The short answers are: 1- There are still buyers out there. Buyers seeking quality. And, 2- By and large, artists are finding in many cases, with less demand, they are able to reach deep inside and create work from a greater sense of purpose. One thing artists must consider – some of the world’s greatest art was created during times of change and stress. One writer noted artists may be the only people who, after loosing everything, returns to the studio the next day to create. I think it’s what we do best. Create.
[Backstory] A large part of my sales each year come from travelers visiting Fort Worth. Travel is another activity that has diminshed due to the economy. This year I have decided to send my art to the buyers, by entering several juried art shows around the country. I am currently working on pieces for a show this fall in Fort Worth – “Preservation Is The Art of The City”, and was notified this week that my painting “Crazy Horse” (see below) was accepted for “Twisted Spurs 2009” . Hopefully this strategy will help find homes for my paintings, and keep me flush with fresh paint and canvas – because I have to create!

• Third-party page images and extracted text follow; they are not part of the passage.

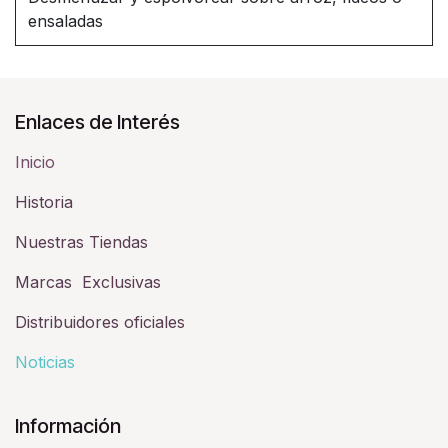
ensaladas
Enlaces de Interés
Inicio
Historia​
Nuestras Tiendas
Marcas Exclusivas
Distribuidores oficiales
Noticias
Información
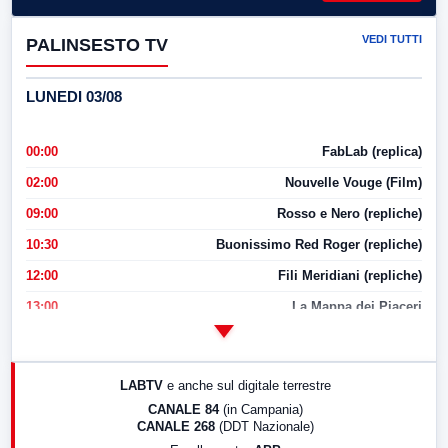
VEDI TUTTI
PALINSESTO TV
LUNEDI 03/08
00:00
FabLab (replica)
02:00
Nouvelle Vouge (Film)
09:00
Rosso e Nero (repliche)
10:30
Buonissimo Red Roger (repliche)
12:00
Fili Meridiani (repliche)
13:00
La Mappa dei Piaceri
14:00
LabNews
17:00
LabNews (replica)
LABTV
e anche sul digitale terrestre
18:30
Di Faccia e di Profilo (repliche)
CANALE 84
(in Campania)
CANALE 268
(DDT Nazionale)
19:30
LabNews (Diretta)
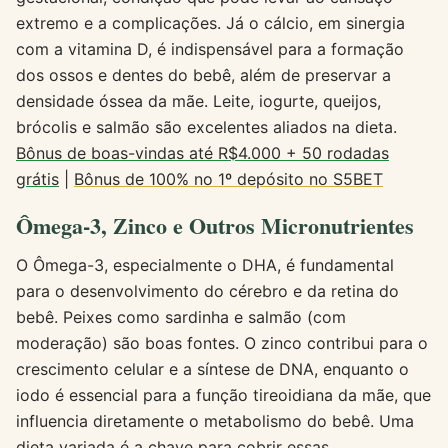
extremo e a complicações. Já o cálcio, em sinergia
com a vitamina D, é indispensável para a formação
dos ossos e dentes do bebê, além de preservar a
densidade óssea da mãe. Leite, iogurte, queijos,
brócolis e salmão são excelentes aliados na dieta.
Bônus de boas-vindas até R$4.000 + 50 rodadas
grátis
|
Bônus de 100% no 1º depósito no S5BET
Ômega-3, Zinco e Outros Micronutrientes
O Ômega-3, especialmente o DHA, é fundamental
para o desenvolvimento do cérebro e da retina do
bebê. Peixes como sardinha e salmão (com
moderação) são boas fontes. O zinco contribui para o
crescimento celular e a síntese de DNA, enquanto o
iodo é essencial para a função tireoidiana da mãe, que
influencia diretamente o metabolismo do bebê. Uma
dieta variada é a chave para cobrir essas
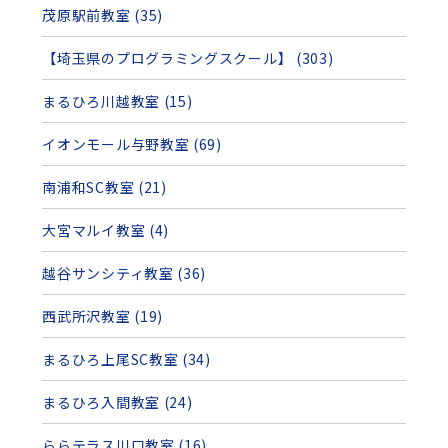
茂原駅前教室 (35)
【埼玉県のプログラミングスクール】 (303)
まるひろ川越教室 (15)
イオンモール与野教室 (69)
南浦和SC教室 (21)
大宮マルイ教室 (4)
越谷サンシティ教室 (36)
西武所沢教室 (19)
まるひろ上尾SC教室 (34)
まるひろ入間教室 (24)
ららテラス川口教室 (16)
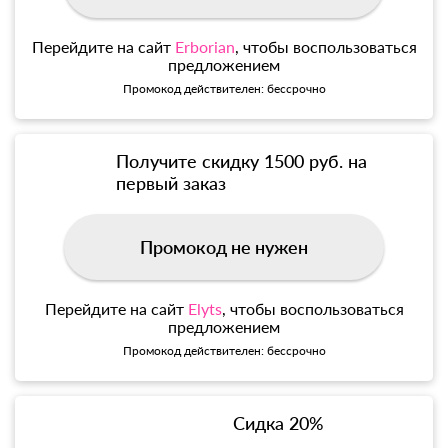
Перейдите на сайт
Erborian
, чтобы воспользоваться
предложением
Промокод действителен: бессрочно
Получите скидку 1500 руб. на
первый заказ
Промокод не нужен
Перейдите на сайт
Elyts
, чтобы воспользоваться
предложением
Промокод действителен: бессрочно
Сидка 20%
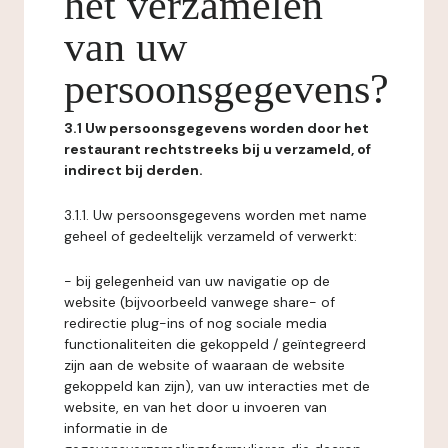
het verzamelen
van uw
persoonsgegevens?
3.1 Uw persoonsgegevens worden door het
restaurant rechtstreeks bij u verzameld, of
indirect bij derden.
3.1.1. Uw persoonsgegevens worden met name
geheel of gedeeltelijk verzameld of verwerkt:
- bij gelegenheid van uw navigatie op de
website (bijvoorbeeld vanwege share- of
redirectie plug-ins of nog sociale media
functionaliteiten die gekoppeld / geïntegreerd
zijn aan de website of waaraan de website
gekoppeld kan zijn), van uw interacties met de
website, en van het door u invoeren van
informatie in de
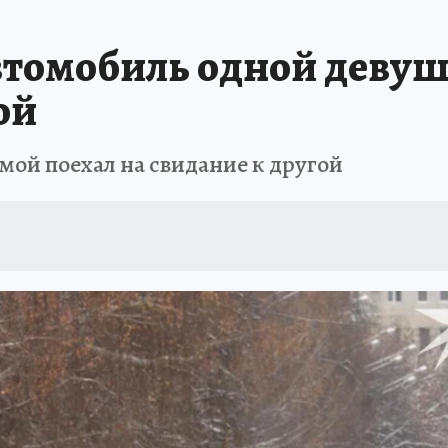
томобиль одной девуш
ой
мой поехал на свидание к другой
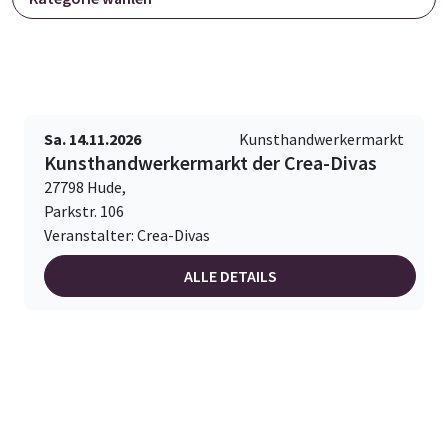
Sa. 14.11.2026
Kunsthandwerkermarkt
Kunsthandwerkermarkt der Crea-Divas
27798 Hude,
Parkstr. 106
Veranstalter: Crea-Divas
ALLE DETAILS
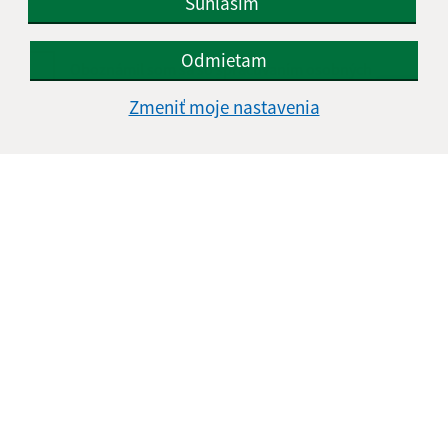
Súhlasím
Odmietam
Oboznámil som sa so
spracúvaním osobných
údajov
(povinné)
Zmeniť moje nastavenia
Google reCaptcha Response
Odoslať správu
Úradné hodiny:
Deň
Čas doobeda
Čas poobede
Pondelok:
07:30 - 12:00
12:30 - 15:30
Utorok:
07:30 - 12:00
12:30 - 15:30
Streda:
07:30 - 12:00
12:30 - 17:00
Štvrtok:
nestránkový deň
Piatok:
07:30 - 12:00
Obedňajšia prestávka:
12:00 - 12:30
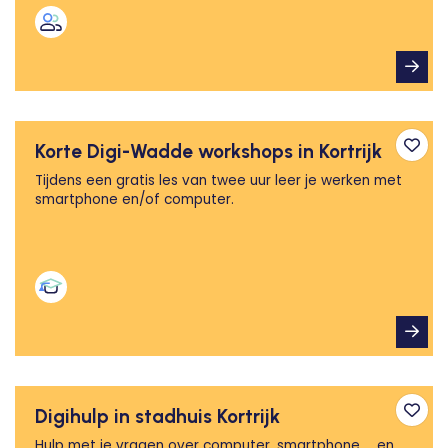
Korte Digi-Wadde workshops in Kortrijk
Toev
Tijdens een gratis les van twee uur leer je werken met
smartphone en/of computer.
Digihulp in stadhuis Kortrijk
Toev
Hulp met je vragen over computer, smartphone ... en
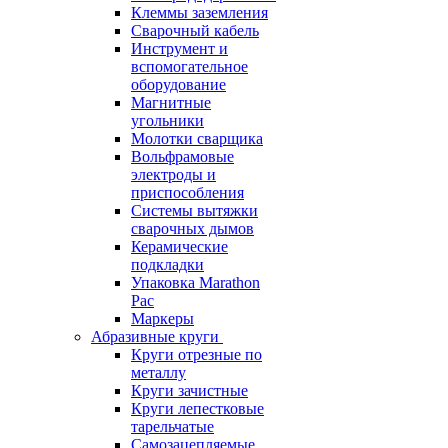
Клеммы заземления
Сварочный кабель
Инструмент и
вспомогательное
оборудование
Магнитные
угольники
Молотки сварщика
Вольфрамовые
электроды и
приспособления
Системы вытяжки
сварочных дымов
Керамические
подкладки
Упаковка Marathon
Pac
Маркеры
Абразивные круги
Круги отрезные по
металлу
Круги зачистные
Круги лепестковые
тарельчатые
Самозацепляемые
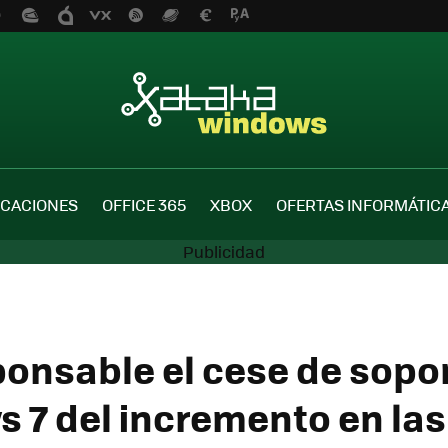
ICACIONES
OFFICE 365
XBOX
OFERTAS INFORMÁTIC
ponsable el cese de sopo
 7 del incremento en las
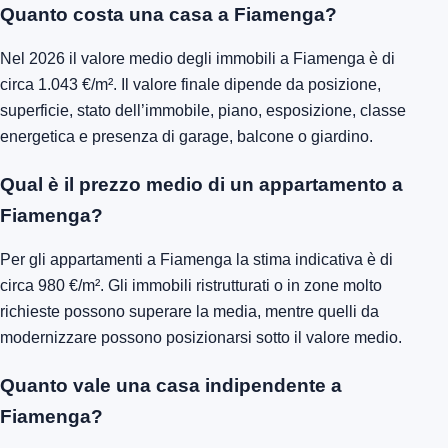
Quanto costa una casa a Fiamenga?
Nel 2026 il valore medio degli immobili a Fiamenga è di
circa 1.043 €/m². Il valore finale dipende da posizione,
superficie, stato dell’immobile, piano, esposizione, classe
energetica e presenza di garage, balcone o giardino.
Qual è il prezzo medio di un appartamento a
Fiamenga?
Per gli appartamenti a Fiamenga la stima indicativa è di
circa 980 €/m². Gli immobili ristrutturati o in zone molto
richieste possono superare la media, mentre quelli da
modernizzare possono posizionarsi sotto il valore medio.
Quanto vale una casa indipendente a
Fiamenga?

Now I have a large stack of entry forms for art shows I must tend to..
No.310, 2009, Acrylic and ink silk-screened on shaped panel. M Scantling
In 1979, during the full bloom of the Southwestern Art craze, I painted a small series of Chief’s Blanket designs on large shaped canvases. Although I was pleased with the paintings, I always felt I should have expanded the series, and explored the idea further. No.310 marks my return to the skewed canvas after 30 years. I like how the shape of the support changes the perception of the work as a whole – adding another dimension to the composition. I think this is going to be fun.